7 listopada 1872 roku 282-tonowa brygantyna Mary Celeste wypłynęła z nowojorskiego portu w drodze do Genui we Włoszech. Na pokładzie statku był kapitan Benjamin S. Briggs, jego żona Sarah i ich 2-letnia córka Sophia, wraz z ośmioma członkami załogi. Niecały miesiąc później, 5 grudnia, przelatujący brytyjski statek Dei Gratia zauważył Mary Celeste na pełnym żaglu i dryfował około 400 mil na wschód od Azorów, bez śladu kapitana, jego rodziny lub załogi., Oprócz kilku metrów wody w ładowni i brakującej łodzi ratunkowej, statek był nieuszkodzony i załadowany sześciomiesięcznym zapasem żywności i wody.
Mary Celeste miała mroczną przeszłość. Pierwotnie ochrzczony jako Amazon, otrzymał nową nazwę po serii nieszczęśliwych wypadków (w tym nagłej chorobie i śmierci pierwszego kapitana oraz kolizji z innym statkiem w kanale La Manche). Śledztwo w sprawie przyznania przez ubezpieczycieli zapłaty załodze Dei Gratia za uratowanie „statku widmo”nie wykazało żadnych dowodów przestępstwa., Mary Celeste pływała pod różnymi właścicielami przez 12 lat, zanim jej ostatni kapitan celowo zepchnął ją na mieliznę na Haiti W ramach próby oszustwa ubezpieczeniowego.
w 2001 roku, bestsellerowy pisarz i poszukiwacz przygód Clive Cussler twierdził, że znalazł wrak Mary Celeste, ale późniejsza analiza drewna pobranego ze statku wykazała, że drewno nadal żyje co najmniej dekadę po zatonięciu Mary Celeste.
tymczasem trwa jedna z najsłynniejszych morskich tajemnic w historii: dlaczego doświadczony kapitan, taki jak Briggs, lub jego marynarze, miałby porzucić doskonale sprawny statek?, Teorie na przestrzeni lat wahały się od buntu i ataku piratów do ataku gigantycznej ośmiornicy lub potwora morskiego, podczas gdy bardziej naukowo myślący proponowali eksplozję spowodowaną oparami z 1700 baryłek surowego alkoholu w ładowni statku.

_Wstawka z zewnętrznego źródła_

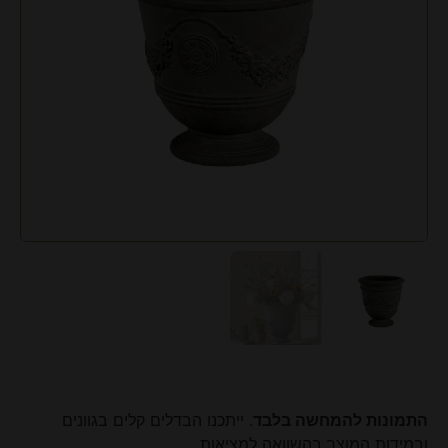
התמונות להמחשה בלבד
. ייתכנו הבדלים קלים בגוונים
ובמידות המוצר בהשוואה למציאות.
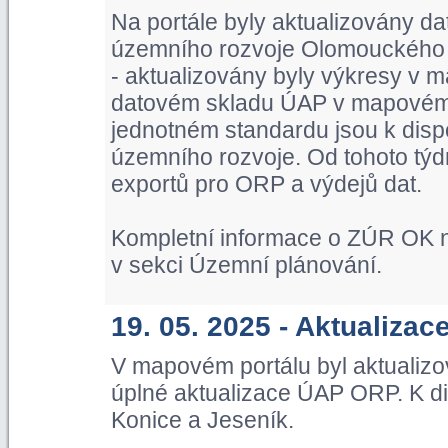
Na portále byly aktualizovány d
územního rozvoje Olomouckého kr
- aktualizovány byly výkresy v m
datovém skladu ÚAP v mapovém p
jednotném standardu jsou k dispo
územního rozvoje. Od tohoto týd
exportů pro ORP a výdejů dat.
Kompletní informace o ZÚR OK n
v sekci Územní plánování.
19. 05. 2025 - Aktualiza
V mapovém portálu byl aktualiz
úplné aktualizace ÚAP ORP. K di
Konice a Jeseník.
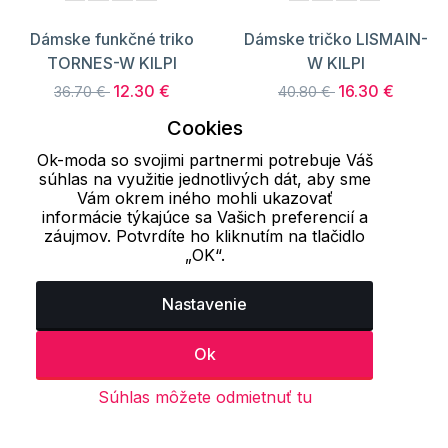
Dámske funkčné triko
Dámske tričko LISMAIN-
TORNES-W KILPI
W KILPI
12.30 €
16.30 €
36.70 €
40.80 €
S registráciou 11.07 €
S registráciou
Cookies
14.67 €
Ok-moda so svojimi partnermi potrebuje Váš
súhlas na využitie jednotlivých dát, aby sme
Vám okrem iného mohli ukazovať
informácie týkajúce sa Vašich preferencií a
Načítať ďalších 24 položiek
záujmov. Potvrdíte ho kliknutím na tlačidlo
„OK“.
1
2
3
..
12
13
14
Nastavenie
Naposledy prezerané produkty
Ok
Súhlas môžete odmietnuť tu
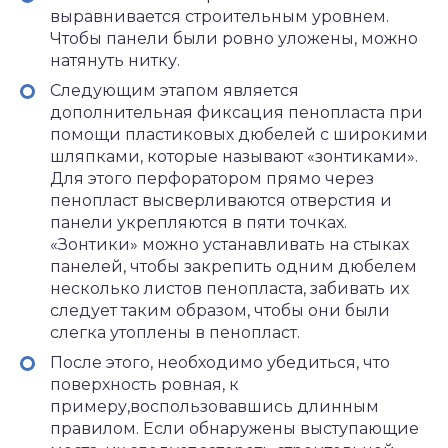
выравнивается строительным уровнем.
Чтобы панели были ровно уложены, можно
натянуть нитку.
Следующим этапом является
дополнительная фиксация пенопласта при
помощи пластиковых дюбелей с широкими
шляпками, которые называют «зонтиками».
Для этого перфоратором прямо через
пенопласт высверливаются отверстия и
панели укрепляются в пяти точках.
«Зонтики» можно устанавливать на стыках
панелей, чтобы закрепить одним дюбелем
несколько листов пенопласта, забивать их
следует таким образом, чтобы они были
слегка утоплены в пенопласт.
После этого, необходимо убедиться, что
поверхность ровная, к
примеру,воспользовавшись длинным
правилом. Если обнаружены выступающие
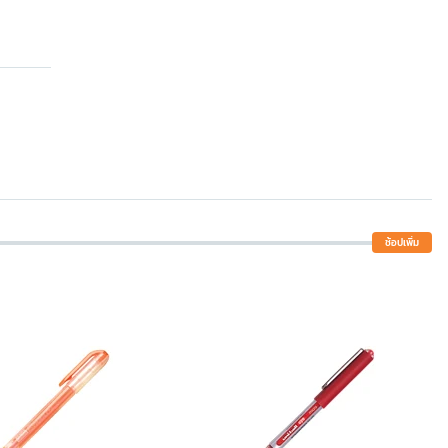
ช้อปเพิ่ม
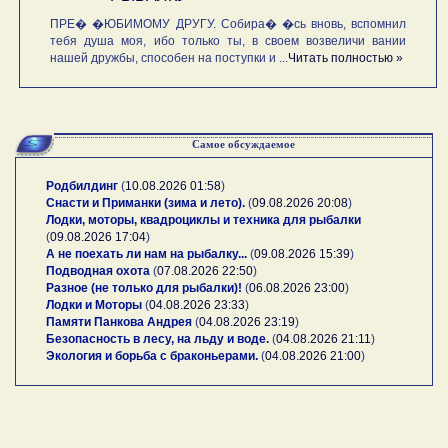
ПРЕ� �ЮБИМОМУ ДРУГУ. Собира� �сь вновь, вспомнил
тебя душа моя, ибо только ты, в своем возвеличи вании
нашей дружбы, способен на поступки и ...
Читать полностью »
Самое обсуждаемое
Родбилдинг
(
10.08.2026 01:58
)
Снасти и Приманки (зима и лето).
(
09.08.2026 20:08
)
Лодки, моторы, квадроциклы и техника для рыбалки
(
09.08.2026 17:04
)
А не поехать ли нам на рыбалку...
(
09.08.2026 15:39
)
Подводная охота
(
07.08.2026 22:50
)
Разное (не только для рыбалки)!
(
06.08.2026 23:00
)
Лодки и Моторы
(
04.08.2026 23:33
)
Памяти Панкова Андрея
(
04.08.2026 23:19
)
Безопасность в лесу, на льду и воде.
(
04.08.2026 21:11
)
Экология и борьба с браконьерами.
(
04.08.2026 21:00
)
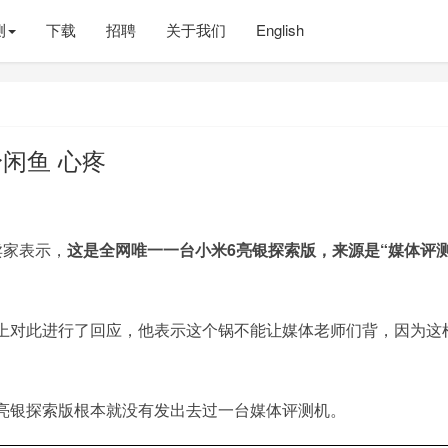
测
下载
招聘
关于我们
English
身闲鱼 心疼
卖家表示，
这是全网唯一一台小米6亮银探索版，来源是“媒体评
上对此进行了回应，他表示这个锅不能让媒体老师们背，因为这
亮银探索版根本就没有发出去过一台媒体评测机。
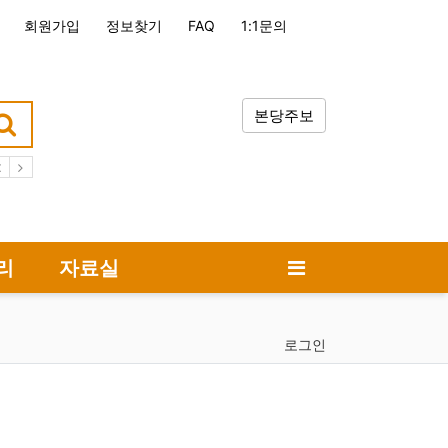
회원가입
정보찾기
FAQ
1:1문의
본당주보
사전례
시노드
리
자료실
로그인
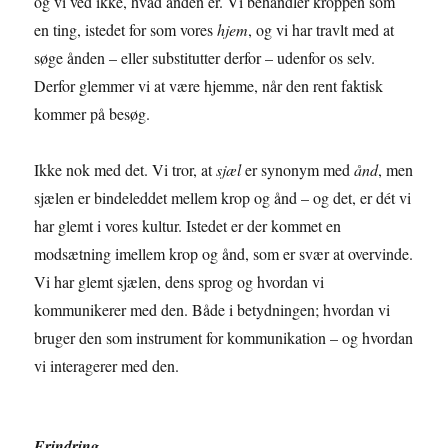
og vi ved ikke, hvad ånden er. Vi behandler kroppen som
en ting, istedet for som vores
hjem
, og vi har travlt med at
søge ånden – eller substitutter derfor – udenfor os selv.
Derfor glemmer vi at være hjemme, når den rent faktisk
kommer på besøg.
Ikke nok med det. Vi tror, at
sjæl
er synonym med
ånd
, men
sjælen er bindeleddet mellem krop og ånd – og det, er dét vi
har glemt i vores kultur. Istedet er der kommet en
modsætning imellem krop og ånd, som er svær at overvinde.
Vi har glemt sjælen, dens sprog og hvordan vi
kommunikerer med den. Både i betydningen; hvordan vi
bruger den som instrument for kommunikation – og hvordan
vi interagerer med den.
Erindring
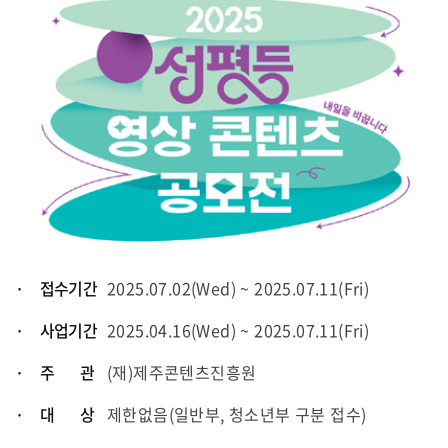
· 접수기간
2025.07.02(Wed) ~ 2025.07.11(Fri)
· 사업기간
2025.04.16(Wed) ~ 2025.07.11(Fri)
· 주 관
(재)제주콘텐츠진흥원
· 대 상
제한없음(일반부, 청소년부 구분 접수)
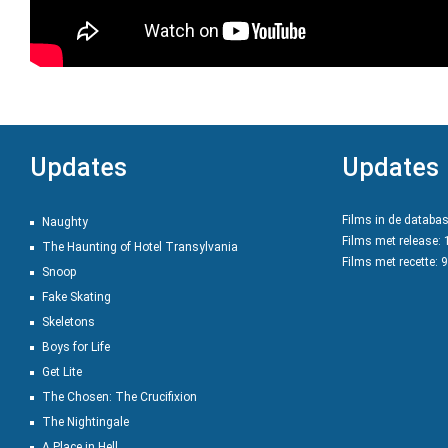
Updates
Updates
Films in de databa
Naughty
Films met release:
The Haunting of Hotel Transylvania
Films met recette: 
Snoop
Fake Skating
Skeletons
Boys for Life
Get Lite
The Chosen: The Crucifixion
The Nightingale
A Place in Hell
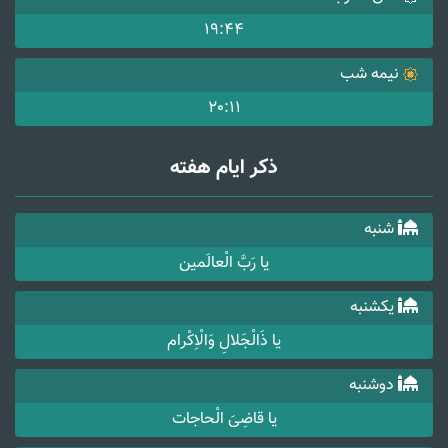
19:44
نیمه شب
20:11
ذکر ایام هفته
شنبه
یا رَبَّ الْعالَمین
یکشنبه
یا ذَالْجَلالِ وَالْاِکْرام
دوشنبه
یا قاضِیَ الْحاجات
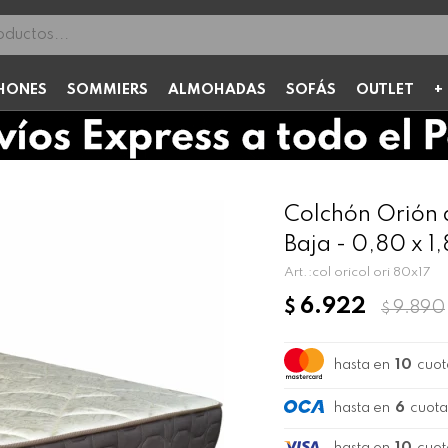
HONES
SOMMIERS
ALMOHADAS
SOFÁS
OUTLET
Colchón Orión 
Baja - 0,80 x 1,
col oricol ori 80x17
6.922
$
9.890
$
hasta en
10
cuot
hasta en
6
cuota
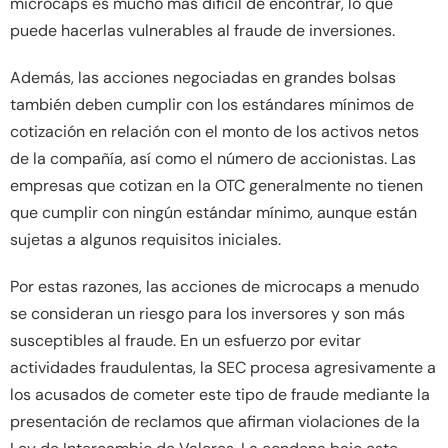
microcaps es mucho más difícil de encontrar, lo que
puede hacerlas vulnerables al fraude de inversiones.
Además, las acciones negociadas en grandes bolsas
también deben cumplir con los estándares mínimos de
cotización en relación con el monto de los activos netos
de la compañía, así como el número de accionistas. Las
empresas que cotizan en la OTC generalmente no tienen
que cumplir con ningún estándar mínimo, aunque están
sujetas a algunos requisitos iniciales.
Por estas razones, las acciones de microcaps a menudo
se consideran un riesgo para los inversores y son más
susceptibles al fraude. En un esfuerzo por evitar
actividades fraudulentas, la SEC procesa agresivamente a
los acusados ​​de cometer este tipo de fraude mediante la
presentación de reclamos que afirman violaciones de la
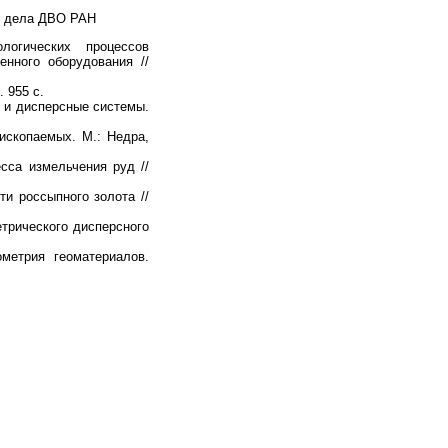
го дела ДВО РАН
огических процессов
енного оборудования //
. 955 с.
я и дисперсные системы.
 ископаемых. М.: Недра,
сса измельчения руд //
ти россыпного золота //
трического дисперсного
метрия геоматериалов.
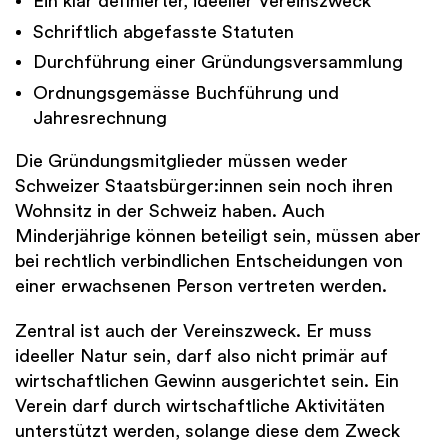
Ein klar definierter, ideeller Vereinszweck
Schriftlich abgefasste Statuten
Durchführung einer Gründungsversammlung
Ordnungsgemässe Buchführung und
Jahresrechnung
Die Gründungsmitglieder müssen weder
Schweizer Staatsbürger:innen sein noch ihren
Wohnsitz in der Schweiz haben. Auch
Minderjährige können beteiligt sein, müssen aber
bei rechtlich verbindlichen Entscheidungen von
einer erwachsenen Person vertreten werden.
Zentral ist auch der Vereinszweck. Er muss
ideeller Natur sein, darf also nicht primär auf
wirtschaftlichen Gewinn ausgerichtet sein. Ein
Verein darf durch wirtschaftliche Aktivitäten
unterstützt werden, solange diese dem Zweck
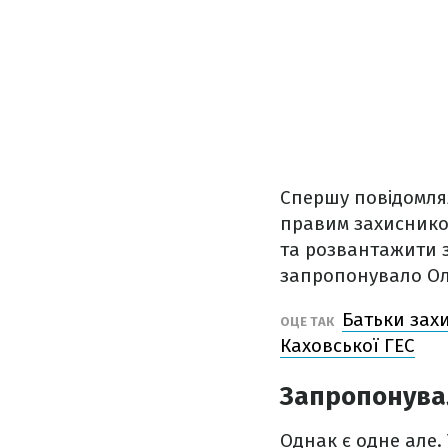
Спершу повідомля
правим захисником
та розвантажити з
запропонувало Ол
Батьки зах
ОЦЕ ТАК
Каховської ГЕС
Запропонува
Однак є одне але. 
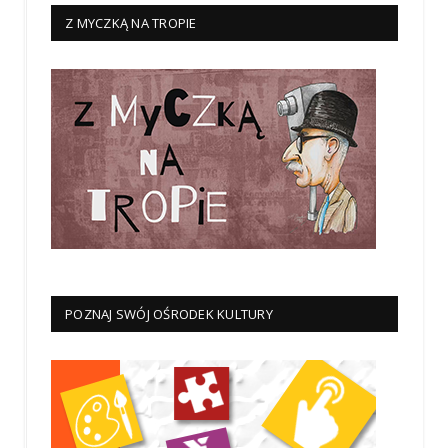
Z MYCZKĄ NA TROPIE
POZNAJ SWÓJ OŚRODEK KULTURY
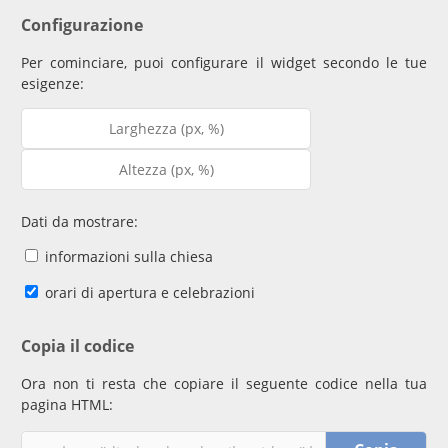
Configurazione
Per cominciare, puoi configurare il widget secondo le tue
esigenze:
Dati da mostrare:
informazioni sulla chiesa
orari di apertura e celebrazioni
Copia il codice
Ora non ti resta che copiare il seguente codice nella tua
pagina HTML:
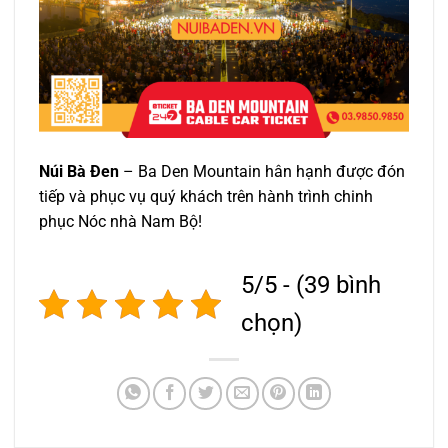
Núi Bà Đen
– Ba Den Mountain hân hạnh được đón
tiếp và phục vụ quý khách trên hành trình chinh
phục Nóc nhà Nam Bộ!
5/5 - (39 bình
chọn)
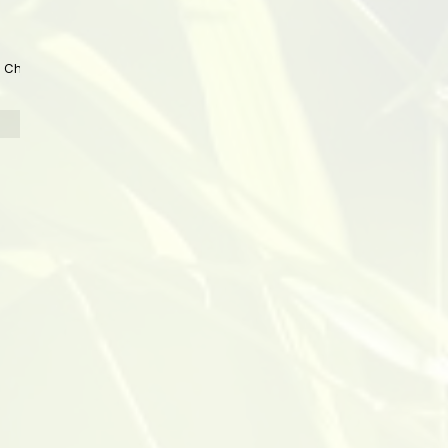
 China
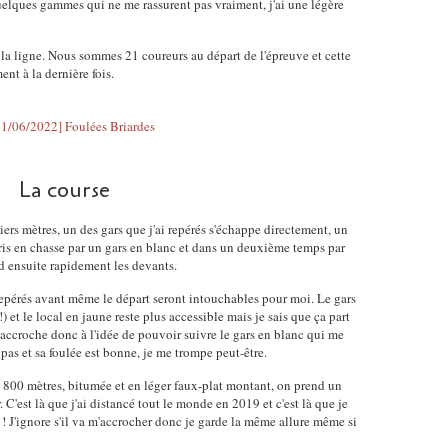
quelques gammes qui ne me rassurent pas vraiment, j'ai une légère
e la ligne. Nous sommes 21 coureurs au départ de l'épreuve et cette
ent à la dernière fois.
La course
iers mètres, un des gars que j'ai repérés s'échappe directement, un
ris en chasse par un gars en blanc et dans un deuxième temps par
nd ensuite rapidement les devants.
s repérés avant même le départ seront intouchables pour moi. Le gars
 !) et le local en jaune reste plus accessible mais je sais que ça part
 m'accroche donc à l'idée de pouvoir suivre le gars en blanc qui me
 pas et sa foulée est bonne, je me trompe peut-être.
e 800 mètres, bitumée et en léger faux-plat montant, on prend un
 C'est là que j'ai distancé tout le monde en 2019 et c'est là que je
! J'ignore s'il va m'accrocher donc je garde la même allure même si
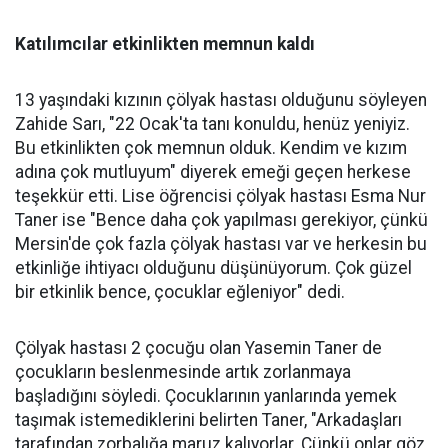
Katılımcılar etkinlikten memnun kaldı
13 yaşındaki kızının çölyak hastası olduğunu söyleyen
Zahide Sarı, "22 Ocak'ta tanı konuldu, henüz yeniyiz.
Bu etkinlikten çok memnun olduk. Kendim ve kızım
adına çok mutluyum" diyerek emeği geçen herkese
teşekkür etti. Lise öğrencisi çölyak hastası Esma Nur
Taner ise "Bence daha çok yapılması gerekiyor, çünkü
Mersin'de çok fazla çölyak hastası var ve herkesin bu
etkinliğe ihtiyacı olduğunu düşünüyorum. Çok güzel
bir etkinlik bence, çocuklar eğleniyor" dedi.
Çölyak hastası 2 çocuğu olan Yasemin Taner de
çocukların beslenmesinde artık zorlanmaya
başladığını söyledi. Çocuklarının yanlarında yemek
taşımak istemediklerini belirten Taner, "Arkadaşları
tarafından zorbalığa maruz kalıyorlar. Çünkü onlar göz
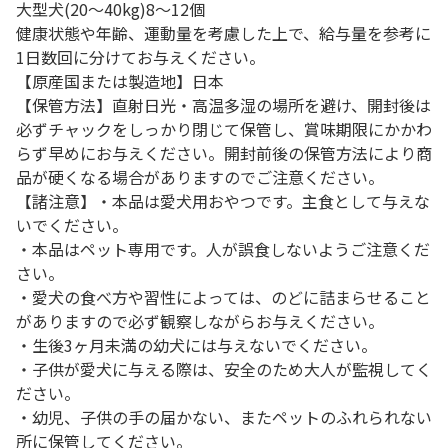
大型犬(20～40kg)8～12個
健康状態や年齢、運動量を考慮した上で、給与量を参考に
1日数回に分けてお与えください。
【原産国または製造地】日本
【保管方法】直射日光・高温多湿の場所を避け、開封後は
必ずチャックをしっかり閉じて保管し、賞味期限にかかわ
らず早めにお与えください。開封前後の保管方法により商
品が硬くなる場合がありますのでご注意ください。
【諸注意】・本品は愛犬用おやつです。主食として与えな
いでください。
・本品はペット専用です。人が誤食しないようご注意くだ
さい。
・愛犬の食べ方や習性によっては、のどに詰まらせること
がありますので必ず観察しながらお与えください。
・生後3ヶ月未満の幼犬には与えないでください。
・子供が愛犬に与える際は、安全のため大人が監視してく
ださい。
・幼児、子供の手の届かない、またペットのふれられない
所に保管してください。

Sir Arthur Conan Doyle odważył się nawet na opowiadanie opublikowane w 1884 roku, w którym mieszkańcy statku widmo padli ofiarą byłego niewolnika szukającego zemsty., Jeśli chodzi o mniej sensacyjny koniec, śledztwo opisane w dokumencie z 2007 roku „The True Story of the Mary Celeste” nie było w stanie podać żadnych konkretnych wniosków, ale zasugerowało scenariusz, w którym wadliwy chronometr, wzburzone morze i zatkana pompa pokładowa mogły skłonić Briggsa do wydania rozkazu opuszczenia statku krótko po wylądowaniu 25 listopada 1872 roku.
zgodnie z ostatnim wpisem w dzienniku pokładowym, dokonanym tego ranka, Mary Celeste była w zasięgu wzroku azorskiej Wyspy Santa Maria, około 500 mil od miejsca, gdzie Dei Gratia znalazłoby ją dziewięć dni później.